Time and time again I encounter parents who feel the need to divulge into their offspring a sense of “reality”. They unload on their kids their struggles and point out all of the character flaws in their spouse (or ex-spouse) that have ruined their life. Let me translate that for you into realtime: Dear child, I know that I tell you that you’re alot like your dad, but he’s the reason I’m miserable. Here’s a list of all the things I don’t appreciate about him and remember…all of those traits pulse through your blood everyday.
I think we would all like to believe that what I just said isn’t true, but it is. When our parents aren’t kind about each other in our conversations with them, it changes our very self-image. It changes how we think about ourselves and it changes how we think about our marriage. When a parent cuts the other parent down to a child, whether they are 4 or 44, it undermines the value of that child in their mind’s eye. They cannot separate themselves from who their parent is and who they are.

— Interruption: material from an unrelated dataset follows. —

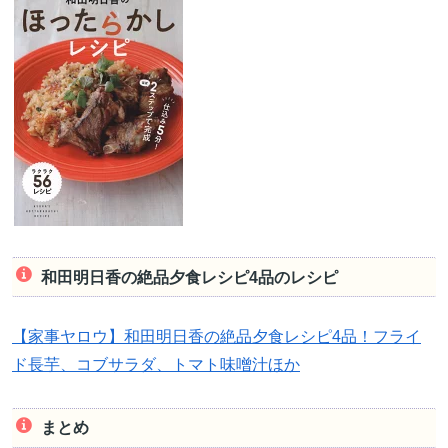
和田明日香の絶品夕食レシピ4品のレシピ
【家事ヤロウ】和田明日香の絶品夕食レシピ4品！フライ
ド長芋、コブサラダ、トマト味噌汁ほか
まとめ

I hope my kids think amazing things about their dad (and me!). I hope they pick up on the wonderful and Christ-like traits that belong to them as part of their molecular inheritance. Without ever saying a negative word, they will already know both of our faults anyway, because when you live with people, you just know. However, in knowing our faults, they will also see that we didn’t make that the defining factor of our marriage. They will find security watching two imperfect people love each other in spite of our shortcomings.
If you are frustrated, irritated, and stuck because of the person you chose to be with, find the appropriate path to relieve that tension. Get a counselor, talk to a pastor, decide to shake it off…whatever…but don’t think that God gave you your children to play that role. They are not your marital sounding board. And when you put them in that role, you will damage their marriage as well as your own.